Arriva la pubertà. La solitudine dentro e tutto il mondo fuori

Con l’autunno, se pur tardiva, è arrivata la pioggia, goccia dopo goccia scende e bagna tutto ciò che trova lungo il suo movimento lineare. Può essere una pioggia lieve e costante ma d’improvviso può anche diventare una “bomba d’acqua” che stravolge tutto. Se ora fissiamo questa immagine, cosi concreta e tangibile, nella nostra mente riusciamo forse a capire cosa prova un “figlio magico” quando raggiunge la pubertà. Il cuore batte più forte come tuoni fra le nuvole e i fulmini arrivano come scosse nel suo corpo e nella sua anima. Non è facile per la mamma “del diversamente abile” comprendere questa irrequietezza, che spesso si manifesta con rabbia, una rabbia forte e impetuosa, diversa da quella dei suoi coetanei, perché si cela dietro un silenzio non cercato, si nutre di sentimenti  e sensazioni che “un figlio magico” non ha la capacità cognitiva di  interiorizzare e tanto meno controllare. “Un figlio magico“ non riesce a comunicare un dolore fisico, figuriamoci  se può spigare lo scombussolamento che prova e allora la maggior parte degli schemi quotidiani, sperimentati fino a questo momento saltano, come quel fulmine che fa saltare la corrente dopo un sussulto. Poi la corrente torna e tutto deve per necessità ricominciare a funzionare.

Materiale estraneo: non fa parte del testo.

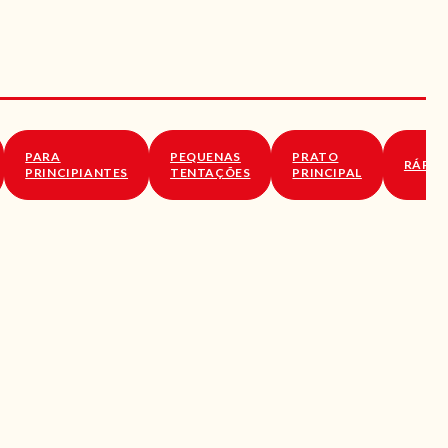
PARA
PEQUENAS
PRATO
RÁPID
PRINCIPIANTES
TENTAÇÕES
PRINCIPAL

La mamma “del diversamente abile” deve ancora una volta affrontare un’evoluzione e anche raccogliere nel palmo della mano (in cui già in precedenza aveva raccolto le sue lacrime) , la tristezza e la melanconia di suo figlio che vive il confronto con i coetanei, spesso in maniere drammatica.

Nella crescita di un “figlio magico” fondamentale è il ruolo della scuola. Essa fin dall’infanzia è fulcro per l’incontro con gli altri e con il supporto degli insegnanti, che si fanno mediatori, riesce a donare  qualche ora giornaliera  di normalità (sempre lottando per l’inclusione).

La pubertà arriva quando si frequentano le secondarie e le ore scolastiche non bastano più, anche “i figli magici” desiderano stare con gli amici, vorrebbero ricevere telefona, inviti ad uscire, passare i pomeriggi a fare i compiti insieme e a chiacchierare, senza insegnanti e soprattutto senza genitori. L’amico diventa  la priorità e poiché i momenti di condivisione sono pochi, arriva la solitudine. La mamma “del diversamente abile” percepisce questa solitudine sente  che suo figlio non riesce a spiegarsi, ma è cosciente e capace di confrontarsi , sa che suo figlio comincia a sentire sulla sua pelle la “ diversità”  perciò soffre  e si ribella , rifiuta e nega. Per il cuore della mamma “del diversamente abile“ questo è un ennesimo momento di dolori atroci a causa di quel senso di impotenza: non è facile capire come agire, non ci sono colpe dei coetanei, loro stanno crescendo e non sono più gli amichetti delle elementari, per loro esistono nuove dinamiche e altre gerarchie, forse stare con suo figlio è percepita come una perdita di tempo . Lei non li può biasimare anche se prova rammarico per questo. Cerca di trovare soluzioni ma il divario è vasto, c’è una totale mancanza di cultura dell’accoglienza da più strati sociali. E’ questo il momento in cui comincia ad intravedere quanto la società intorno non sarà capace di accogliere suo figlio; lucidamente si rende conto che in un mondo di competizione e perfezione non sarà previsto un posto per esseri speciali come suo figlio, comincia a sentire ancora più forte l’assenza e il totale menefreghismo delle istituzioni, dunque si scontrerà  con il nichilismo  più totale  per la mancanza di momenti di sensibilizzazione o  coesione.   La mamma “del diversamente abile “ allora intravederà  l’isolamento delle famiglie come la sua , custodi di esseri unici, a cui basterebbe sentirsi solo accolti  e si aggrapperà con tutte le sue forze alla speranza!